W ten oto sposób dochodzi do pełnego urzeczywistnienia zasady, którą Benjamin sformułował już w roku 1936 w eseju o Fuchsie: "W aktach fotograficznych podniecenie płciowe wywołuje nie tyle widok samej nagości, ile wyobrażenie ciała ekshibicjonistycznie obnażającego się przed obiektywem". Rok wcześniej, charakteryzując przemiany, którym podlega dzieło sztuki w epoce reprodukcji technicznej, Benjamin ukuł pojęcie "Wartość ekspozycyjna" (Ausstellungswert). Doskonale opisuje ono nowe warunki, w jakich znalazły się przedmioty, a nawet ciała w epoce spełnionego kapitalizmu. Wartość ekspozycyjna tworzy trzeci człon Marksowskiego rozróżnienia wartości użytkowej i wartości wymiennej, nie daje się bowiem do nich zredukować. Nie stanowi wartości użytkowej - to, co eksponowane, jest samo w sobie wyjęte ze sfery użyteczności; nie mamy jednak do czynienia z wartością wymienną, gdyż wartość ekspozycyjna nie mierzy siły roboczej.
Być może właściwym obszarem oddziaływania mechanizmu wartości ekspozycyjnej jest ludzka twarz. Twarze kobiet, które czują na sobie czyjś wzrok, często wydają się całkowicie pozbawione wyrazu. Poczucie wystawienia na cudze spojrzenie opróżnia świadomość i staje się potęgą unicestwiającą procesy ekspresyjne, zazwyczaj ożywiające twarz. Modelki, gwiazdy porno i inne profesjonalistki ekspozycji muszą nade wszystko przyswoić sobie tę bezwstydną obojętność: ukazywać jedynie samo wystawienie się na pokaz (innymi słowy, absolutną medialność). W ten sposób twarz zostaje naładowana wartością ekspozycyjną aż po zanik wszelkiego wyrazu. Przez to unicestwienie ekspresyjności erotyzm przenika właśnie tam, gdzie nie może istnieć: obejmuje ludzką twarz, która jako że zawsze jest obnażona - nie zna i nie może znać nagości. Jako czysty środek poza wszelką konkretną ekspresją obnażona twarz otwiera się na nowe zastosowania, nowe formy erotycznej komunikacji.

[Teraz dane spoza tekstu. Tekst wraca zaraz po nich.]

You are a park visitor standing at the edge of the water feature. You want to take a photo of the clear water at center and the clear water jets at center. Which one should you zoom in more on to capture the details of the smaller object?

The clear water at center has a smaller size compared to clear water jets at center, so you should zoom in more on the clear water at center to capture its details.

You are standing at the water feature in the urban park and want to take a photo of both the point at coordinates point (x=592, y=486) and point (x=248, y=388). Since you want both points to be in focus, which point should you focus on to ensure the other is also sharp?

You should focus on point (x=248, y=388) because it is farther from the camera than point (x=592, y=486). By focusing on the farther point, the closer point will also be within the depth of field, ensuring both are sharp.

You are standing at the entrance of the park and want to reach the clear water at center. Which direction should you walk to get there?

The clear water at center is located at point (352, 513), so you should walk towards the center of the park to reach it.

Ten proces doprowadziła niedawno do skrajnej postaci pewna gwiazda porno, która ogłosiła się artystką performance'u. Pozwoliła się fotografować w trakcie najbardziej obscenicznych aktów zawsze w ten sposób, że jej twarz jest doskonale widoczna i wypełnia pierwszy plan. Zamiast zgodnie z konwencją gatunku symulować rozkosz, przybiera jednak (jak to czynią modelki) wyraz całkowitej obojętności, iście stoickiej ataraksji. Komu jednak Chloe des Lysses objawia tę obojętność? Swojemu partnerowi, rzecz jasna, ale również widzom, którzy spostrzegają ze zdumieniem, że ich gwiazda, choć świadomie wystawia się na pokaz, nie nawiązuje z nimi żadnego kontaktu. Jej niewzruszone oblicze unicestwia wszelką relację między sferą przeżyć a sferą ekspresji, nie wyraża dosłownie nic, wystawia się na pokaz jako pozbawiona ekspresji siedziba ekspresji, jako czysty środek.

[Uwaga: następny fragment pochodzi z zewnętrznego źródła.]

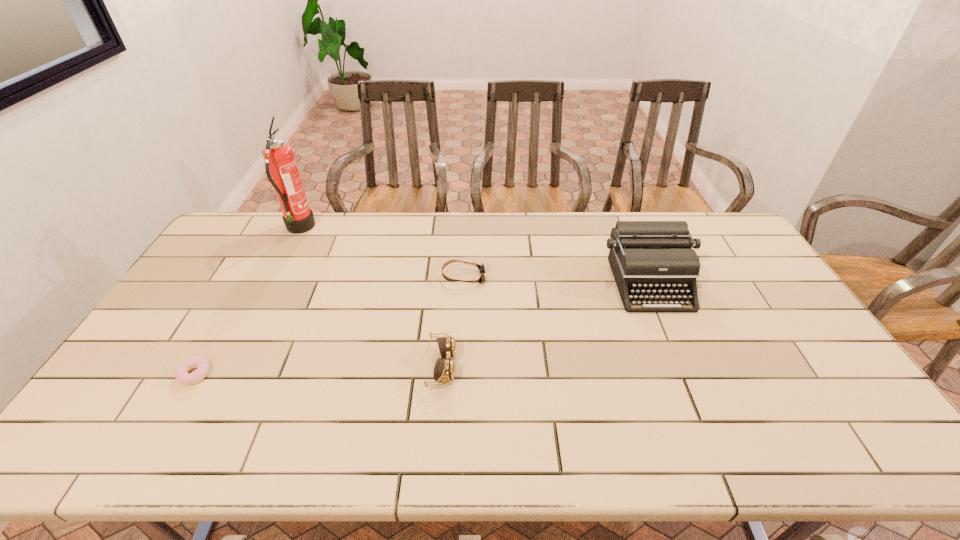 Identify which object is located as the nearest to the shorter goggles. Please provide its 2D coordinates. Your answer should be formatted as a tuple, i.e. [(x, y)], where the tuple contains the x and y coordinates of a point satisfying the conditions above.

[(444, 369)]

Where is `free location that satisfies the following two spatial constraints: 1. on the typing side of the rightmost object; 2. through the lenses of the nearer goggles`? This screenshot has height=540, width=960. free location that satisfies the following two spatial constraints: 1. on the typing side of the rightmost object; 2. through the lenses of the nearer goggles is located at coordinates (684, 366).

In order to click on vacant position in the image that satisfies the following two spatial constraints: 1. on the typing side of the typewriter; 2. through the lenses of the taller goggles in this screenshot , I will do `click(684, 366)`.

Locate an element on the screen. vacant space that satisfies the following two spatial constraints: 1. on the typing side of the typewriter; 2. through the lenses of the third shortest object is located at coordinates (684, 366).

Mechanizmy pornografii usiłują właśnie zneutralizować ów potencjał profanacyjny. Pornografia blokuje i wypacza zamiar profanacji, możliwość oderwania zachowań erotycznych od ich bezpośrednich celów, wynalezienia dla nich nowych zastosowań, niezwiązanych już z rozkoszą partnera, ale otwierających pole dla oryginalnego i zbiorowego podejścia do seksualności. Samotna i rozpaczliwa konsumpcja pornograficznych obrazków wypiera obietnicę nowych zastosowań.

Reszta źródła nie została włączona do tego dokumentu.